Due to the jump to version 1.0 and a critical reaction to Mullenweg's Gutenberg plea, the new editor was once again at the center of WP activity last week. And a vulnerability in a WooCommerce plugin makes users potential victims of XSS attacks. We also show you why SQL injections are one of the biggest threats to your WordPress site.
Attack the heart of your pages
SQL injections are very dangerous hacks, especially for store operators. If hackers manage to inject malicious code into your site's database via a vulnerability or create an admin account, your site and its data are largely unprotected. For example, attackers can steal payment data or change your site as they wish. We show how the attacks work and how dangerous they are.
Performance
"Image optimization is both an art and science"
The fact that optimizing images improves the performance of your site is of course nothing new. Nevertheless, you should regularly check whether there is still room for improvement in this respect. According to Ilya Grigorik, Web Performance Engineer at Google, image optimization is both an art and a science: "An art because there is no one definitive answer for how best to compress an individual image, and a science because there are many well developed techniques and algorithms that can significantly reduce the size of an image."
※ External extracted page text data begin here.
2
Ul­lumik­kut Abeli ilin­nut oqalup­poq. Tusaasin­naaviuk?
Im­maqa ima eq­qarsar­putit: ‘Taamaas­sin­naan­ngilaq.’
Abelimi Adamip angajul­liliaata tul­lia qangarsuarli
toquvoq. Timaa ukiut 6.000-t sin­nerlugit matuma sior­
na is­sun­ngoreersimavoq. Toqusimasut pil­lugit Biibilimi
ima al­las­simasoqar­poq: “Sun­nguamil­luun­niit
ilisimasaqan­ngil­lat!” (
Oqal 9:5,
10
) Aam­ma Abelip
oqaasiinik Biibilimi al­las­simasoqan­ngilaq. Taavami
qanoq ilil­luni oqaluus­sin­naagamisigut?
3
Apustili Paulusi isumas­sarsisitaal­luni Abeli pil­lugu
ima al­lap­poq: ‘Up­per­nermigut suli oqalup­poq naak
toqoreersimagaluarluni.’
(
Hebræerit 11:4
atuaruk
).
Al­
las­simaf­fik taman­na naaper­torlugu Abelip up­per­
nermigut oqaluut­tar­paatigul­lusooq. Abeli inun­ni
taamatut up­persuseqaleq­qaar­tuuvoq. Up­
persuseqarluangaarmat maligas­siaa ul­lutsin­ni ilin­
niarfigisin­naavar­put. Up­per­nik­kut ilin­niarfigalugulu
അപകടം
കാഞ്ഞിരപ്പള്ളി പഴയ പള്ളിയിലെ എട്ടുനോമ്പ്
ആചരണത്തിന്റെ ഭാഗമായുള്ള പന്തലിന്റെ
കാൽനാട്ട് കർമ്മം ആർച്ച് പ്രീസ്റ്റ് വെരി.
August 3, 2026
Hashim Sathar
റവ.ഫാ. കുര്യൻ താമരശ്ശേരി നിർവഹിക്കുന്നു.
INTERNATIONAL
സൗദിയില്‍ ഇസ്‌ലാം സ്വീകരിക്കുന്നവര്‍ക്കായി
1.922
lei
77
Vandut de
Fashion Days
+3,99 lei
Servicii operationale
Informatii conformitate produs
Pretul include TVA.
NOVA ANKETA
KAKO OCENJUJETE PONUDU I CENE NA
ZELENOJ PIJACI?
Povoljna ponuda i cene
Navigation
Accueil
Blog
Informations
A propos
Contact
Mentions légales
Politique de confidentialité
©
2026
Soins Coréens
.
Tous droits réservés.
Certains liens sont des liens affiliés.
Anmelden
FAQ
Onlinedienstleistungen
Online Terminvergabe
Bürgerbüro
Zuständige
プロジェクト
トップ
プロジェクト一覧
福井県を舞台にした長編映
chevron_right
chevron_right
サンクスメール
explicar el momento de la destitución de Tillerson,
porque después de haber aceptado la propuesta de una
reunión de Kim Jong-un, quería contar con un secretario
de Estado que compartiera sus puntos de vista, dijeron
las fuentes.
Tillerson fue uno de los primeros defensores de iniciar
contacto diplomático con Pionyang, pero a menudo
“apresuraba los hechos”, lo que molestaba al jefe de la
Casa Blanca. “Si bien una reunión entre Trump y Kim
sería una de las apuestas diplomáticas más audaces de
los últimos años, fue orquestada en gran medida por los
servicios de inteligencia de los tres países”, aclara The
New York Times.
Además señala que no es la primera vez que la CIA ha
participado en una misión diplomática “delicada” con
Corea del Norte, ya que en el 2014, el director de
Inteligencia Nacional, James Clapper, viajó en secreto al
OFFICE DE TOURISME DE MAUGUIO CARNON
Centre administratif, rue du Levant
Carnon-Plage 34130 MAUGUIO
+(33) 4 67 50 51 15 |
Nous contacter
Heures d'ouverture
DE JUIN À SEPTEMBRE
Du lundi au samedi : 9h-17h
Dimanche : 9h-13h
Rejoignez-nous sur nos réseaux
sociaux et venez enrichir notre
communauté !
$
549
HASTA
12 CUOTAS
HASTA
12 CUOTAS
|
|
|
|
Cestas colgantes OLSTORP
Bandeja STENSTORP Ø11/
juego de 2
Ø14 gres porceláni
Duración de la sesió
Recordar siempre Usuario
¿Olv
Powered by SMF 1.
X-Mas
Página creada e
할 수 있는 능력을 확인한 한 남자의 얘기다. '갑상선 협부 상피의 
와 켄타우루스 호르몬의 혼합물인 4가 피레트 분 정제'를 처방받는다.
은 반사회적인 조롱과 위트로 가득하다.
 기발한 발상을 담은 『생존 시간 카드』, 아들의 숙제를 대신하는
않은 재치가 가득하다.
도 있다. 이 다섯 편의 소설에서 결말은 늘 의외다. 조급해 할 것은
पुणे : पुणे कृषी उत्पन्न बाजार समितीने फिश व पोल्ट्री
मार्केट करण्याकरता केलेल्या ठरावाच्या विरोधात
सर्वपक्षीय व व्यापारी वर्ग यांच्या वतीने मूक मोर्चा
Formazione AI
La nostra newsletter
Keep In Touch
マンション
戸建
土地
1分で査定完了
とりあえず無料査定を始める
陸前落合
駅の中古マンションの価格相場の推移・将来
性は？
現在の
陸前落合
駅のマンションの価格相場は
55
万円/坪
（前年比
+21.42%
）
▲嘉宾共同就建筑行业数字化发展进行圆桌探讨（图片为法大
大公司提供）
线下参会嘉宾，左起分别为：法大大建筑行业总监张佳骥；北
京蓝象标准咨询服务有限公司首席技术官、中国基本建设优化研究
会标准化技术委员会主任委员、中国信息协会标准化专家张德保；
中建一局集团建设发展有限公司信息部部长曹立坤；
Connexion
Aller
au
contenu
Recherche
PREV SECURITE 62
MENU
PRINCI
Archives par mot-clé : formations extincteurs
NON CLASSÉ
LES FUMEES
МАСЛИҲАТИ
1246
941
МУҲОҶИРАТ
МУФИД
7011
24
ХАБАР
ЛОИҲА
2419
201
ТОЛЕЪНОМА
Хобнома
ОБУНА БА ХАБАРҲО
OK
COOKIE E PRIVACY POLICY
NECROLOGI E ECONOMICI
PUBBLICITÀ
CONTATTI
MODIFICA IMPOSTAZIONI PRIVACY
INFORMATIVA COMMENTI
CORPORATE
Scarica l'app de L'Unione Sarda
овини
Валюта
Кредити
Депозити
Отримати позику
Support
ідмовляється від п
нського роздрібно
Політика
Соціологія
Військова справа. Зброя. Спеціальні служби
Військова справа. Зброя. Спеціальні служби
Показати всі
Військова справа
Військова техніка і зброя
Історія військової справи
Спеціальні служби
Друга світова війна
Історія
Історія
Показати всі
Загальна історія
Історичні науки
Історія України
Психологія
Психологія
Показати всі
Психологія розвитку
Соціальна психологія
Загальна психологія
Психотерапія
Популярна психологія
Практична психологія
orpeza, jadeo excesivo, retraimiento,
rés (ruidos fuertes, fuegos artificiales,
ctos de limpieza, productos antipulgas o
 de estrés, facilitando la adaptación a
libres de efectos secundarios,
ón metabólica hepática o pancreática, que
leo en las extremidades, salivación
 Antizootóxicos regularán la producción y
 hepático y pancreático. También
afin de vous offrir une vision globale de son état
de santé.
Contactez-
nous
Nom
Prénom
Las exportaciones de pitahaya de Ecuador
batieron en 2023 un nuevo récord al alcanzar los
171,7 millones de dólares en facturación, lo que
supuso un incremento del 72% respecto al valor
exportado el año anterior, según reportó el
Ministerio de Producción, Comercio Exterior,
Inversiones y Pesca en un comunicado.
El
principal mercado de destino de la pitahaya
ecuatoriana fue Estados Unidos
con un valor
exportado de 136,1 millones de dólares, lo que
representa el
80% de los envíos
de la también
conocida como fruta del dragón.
Experience report of the Google Mobile Sites Certification
After certifications in the areas of Google Adwords and Analytics, Google has been offering a "Mobile Site Certification" since April. The 90-minute online test covers topics such as the creation, management, measurement and optimization of mobile websites. Maddy Osman from WMPU DEV tested the course and summarized the pros and cons.
Security
XSS vulnerability in WooCommerce plugin
An XSS vulnerability has been discovered in the WooCommerce premium plugin 'Product Vendors'. Version 2.0.35 is affected. The vulnerability was already fixed a month ago with version 2.0.36. The fact that the vulnerability is now publicly known increases the risk of an XSS attack enormously. If you use the plugin, you should definitely update to version 2.0.36 or higher.
Basic security tips for webshop operators
Creating a website with an online store is now easier than ever thanks to WooCommerce and the like. However, it is more difficult to create an environment in which your customers feel safe when shopping. As customer trust is a crucial success factor, the security provider Sucuri has some basic security tips that you should consider when setting up your online store.
WordPress
What's new in Gutenberg 1.0?
The beta of the new WordPress editor has reached version 1.0. Despite discussions about the jump to the full version, the Gutenberg team has decided not to let certain expectations be dictated by numbers and to maintain the previous frequency of weekly updates. New in 1.0, for example, is the ability to drag and drop media between text blocks or into a media block placeholder.
Reaction to Mullenweg's Gutenberg plea
In response to Matt Mullenweg's latest blog post "We Called it Gutenberg for a Reason", Greg Schoppe expresses his criticism of Mullenweg's promises regarding the new editor from a developer's perspective in an "open response". "Unfortunately, many of those claims don't live up to reasonable scrutiny," writes Schoppe. The comments in the article also provide an insight into the ongoing discussion about the editor.